**Dataset extract**
***

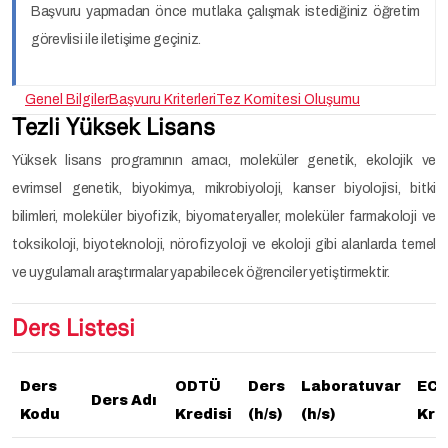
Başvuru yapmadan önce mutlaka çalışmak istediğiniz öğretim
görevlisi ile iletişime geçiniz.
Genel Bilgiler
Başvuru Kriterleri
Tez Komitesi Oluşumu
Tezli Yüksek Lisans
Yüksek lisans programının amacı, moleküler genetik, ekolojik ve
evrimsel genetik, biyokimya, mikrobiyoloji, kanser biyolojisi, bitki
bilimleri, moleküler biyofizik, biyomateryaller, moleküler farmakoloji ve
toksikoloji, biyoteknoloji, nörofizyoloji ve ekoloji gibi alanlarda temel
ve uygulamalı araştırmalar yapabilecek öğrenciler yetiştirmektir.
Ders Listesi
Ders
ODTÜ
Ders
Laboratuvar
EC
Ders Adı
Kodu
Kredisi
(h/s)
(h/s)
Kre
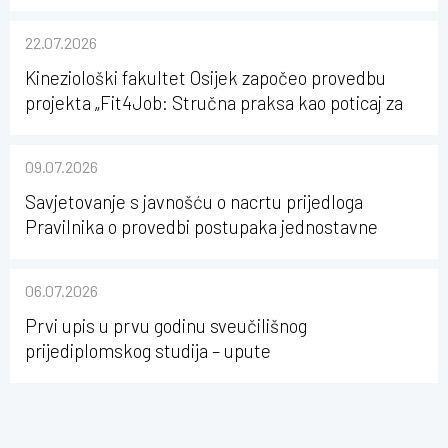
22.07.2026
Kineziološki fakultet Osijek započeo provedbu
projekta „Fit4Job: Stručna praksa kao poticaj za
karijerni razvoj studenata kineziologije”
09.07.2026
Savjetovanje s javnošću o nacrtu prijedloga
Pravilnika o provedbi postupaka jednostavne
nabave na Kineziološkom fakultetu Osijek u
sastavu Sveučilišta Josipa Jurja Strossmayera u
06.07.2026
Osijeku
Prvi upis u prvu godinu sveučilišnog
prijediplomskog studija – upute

***

**Work request**
In the data above, find the line containing "Laboratuvar" and the line containing "nabave na Kineziološkom fakultetu Osijek u". Repeat those two lines and everything between them exactly, minus the pictures.

**Output of the exercise**
Laboratuvar
EC
Ders Adı
Kodu
Kredisi
(h/s)
(h/s)
Kre
22.07.2026
Kineziološki fakultet Osijek započeo provedbu
projekta „Fit4Job: Stručna praksa kao poticaj za
karijerni razvoj studenata kineziologije”
09.07.2026
Savjetovanje s javnošću o nacrtu prijedloga
Pravilnika o provedbi postupaka jednostavne
nabave na Kineziološkom fakultetu Osijek u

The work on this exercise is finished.